*** SUPPLIED MATERIAL ***

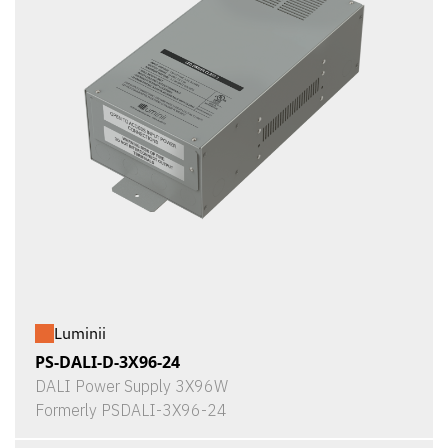
Luminii
PS-DALI-D-3X96-24
DALI Power Supply 3X96W
Formerly PSDALI-3X96-24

***

WHAT YOU HAVE TO DO: Exactly as written above, print every line of the data but not its pictures.

THE COMPLETED TASK:
Luminii
PS-DALI-D-3X96-24
DALI Power Supply 3X96W
Formerly PSDALI-3X96-24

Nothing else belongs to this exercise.